_Given entries:_
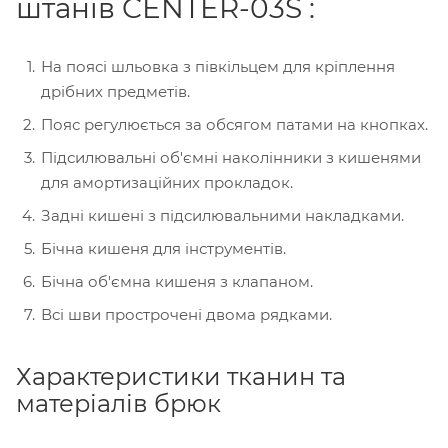
штанів CENTER-03S :
На поясі шльовка з півкільцем для кріплення
дрібних предметів.
Пояс регулюється за обсягом патами на кнопках.
Підсилювальні об'ємні наколінники з кишенями
для амортизаційних прокладок.
Задні кишені з підсилювальними накладками.
Бічна кишеня для інструментів.
Бічна об'ємна кишеня з клапаном.
Всі шви прострочені двома рядками.
Характеристики тканин та
матеріалів брюк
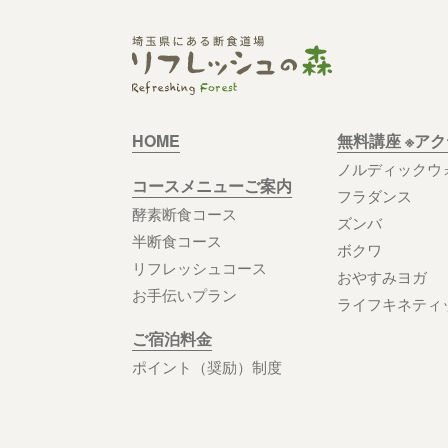
HOME
無料講座 ※ア
ノルディックウ
コースメニューご案内
フラダンス
酵素断食コース
ズンバ
半断食コース
ボクワ
リフレッシュコース
おやすみヨガ
お手伝いプラン
ライフキネティ
ご宿泊料金
ポイント（奨励）制度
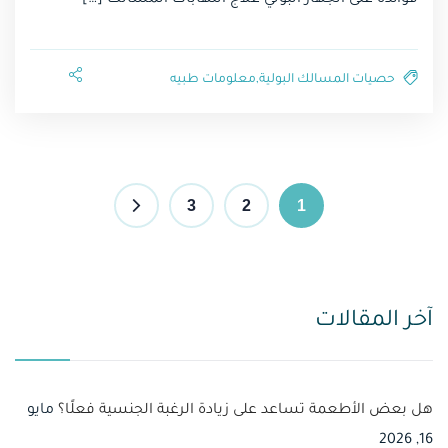
فوائده على الجهاز البولي علاج التهابات المسالك […]
حصيات المسالك البولية
,
معلومات طبيه⁩
3
2
1
آخر المقالات
هل بعض الأطعمة تساعد على زيادة الرغبة الجنسية فعلًا؟
مايو
16, 2026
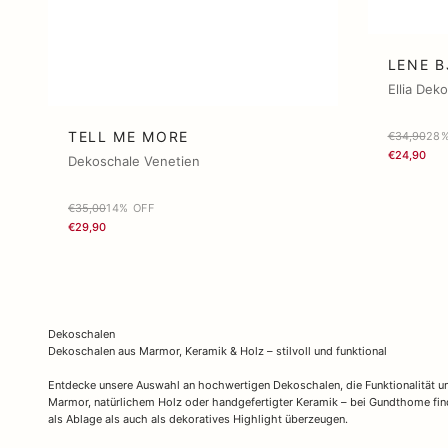
LENE B
Ellia Dek
TELL ME MORE
€34,90
28%
€24,90
Dekoschale Venetien
€35,00
14% OFF
€29,90
Dekoschalen
Dekoschalen aus Marmor, Keramik & Holz – stilvoll und funktional
Entdecke unsere Auswahl an hochwertigen Dekoschalen, die Funktionalität u
Marmor, natürlichem Holz oder handgefertigter Keramik – bei Gundthome fin
als Ablage als auch als dekoratives Highlight überzeugen.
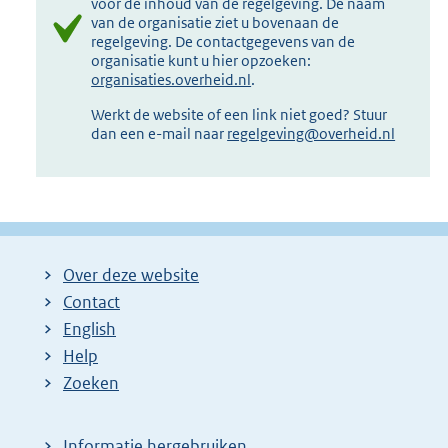
voor de inhoud van de regelgeving. De naam
van de organisatie ziet u bovenaan de
regelgeving. De contactgegevens van de
organisatie kunt u hier opzoeken:
organisaties.overheid.nl
.
Werkt de website of een link niet goed? Stuur
dan een e-mail naar
regelgeving@overheid.nl
Over deze website
Contact
English
Help
Zoeken
Informatie hergebruiken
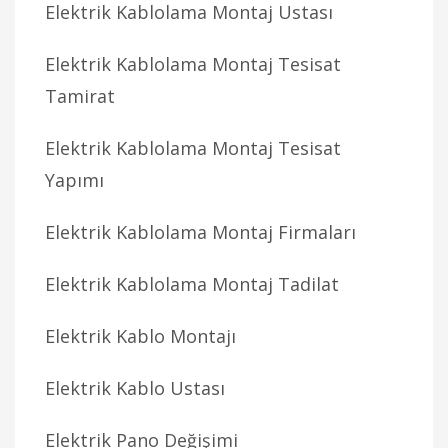
Elektrik Kablolama Montaj Ustası
Elektrik Kablolama Montaj Tesisat
Tamirat
Elektrik Kablolama Montaj Tesisat
Yapımı
Elektrik Kablolama Montaj Firmaları
Elektrik Kablolama Montaj Tadilat
Elektrik Kablo Montajı
Elektrik Kablo Ustası
Elektrik Pano Değişimi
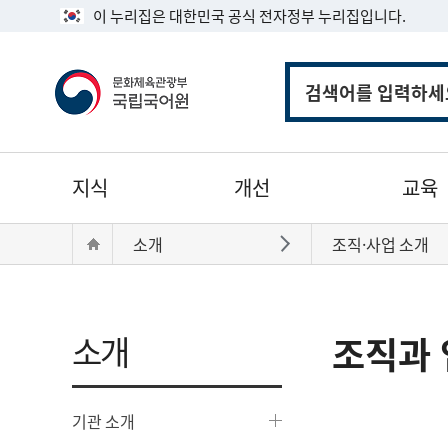
이 누리집은 대한민국 공식 전자정부 누리집입니다.
통
합
검
색
주
지식
개선
교육
메
뉴
현
Home
소개
조직·사업 소개
바로가기
재
위
치:
소개
조직과 
기관 소개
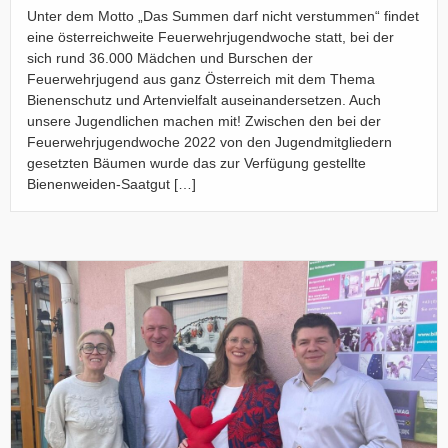
Unter dem Motto „Das Summen darf nicht verstummen“ findet
eine österreichweite Feuerwehrjugendwoche statt, bei der
sich rund 36.000 Mädchen und Burschen der
Feuerwehrjugend aus ganz Österreich mit dem Thema
Bienenschutz und Artenvielfalt auseinandersetzen. Auch
unsere Jugendlichen machen mit! Zwischen den bei der
Feuerwehrjugendwoche 2022 von den Jugendmitgliedern
gesetzten Bäumen wurde das zur Verfügung gestellte
Bienenweiden-Saatgut […]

_What is expected:_ Copy each line above where "Feuerwehrjugendwoche" appears.

_Answer to this problem:_
eine österreichweite Feuerwehrjugendwoche statt, bei der
Feuerwehrjugendwoche 2022 von den Jugendmitgliedern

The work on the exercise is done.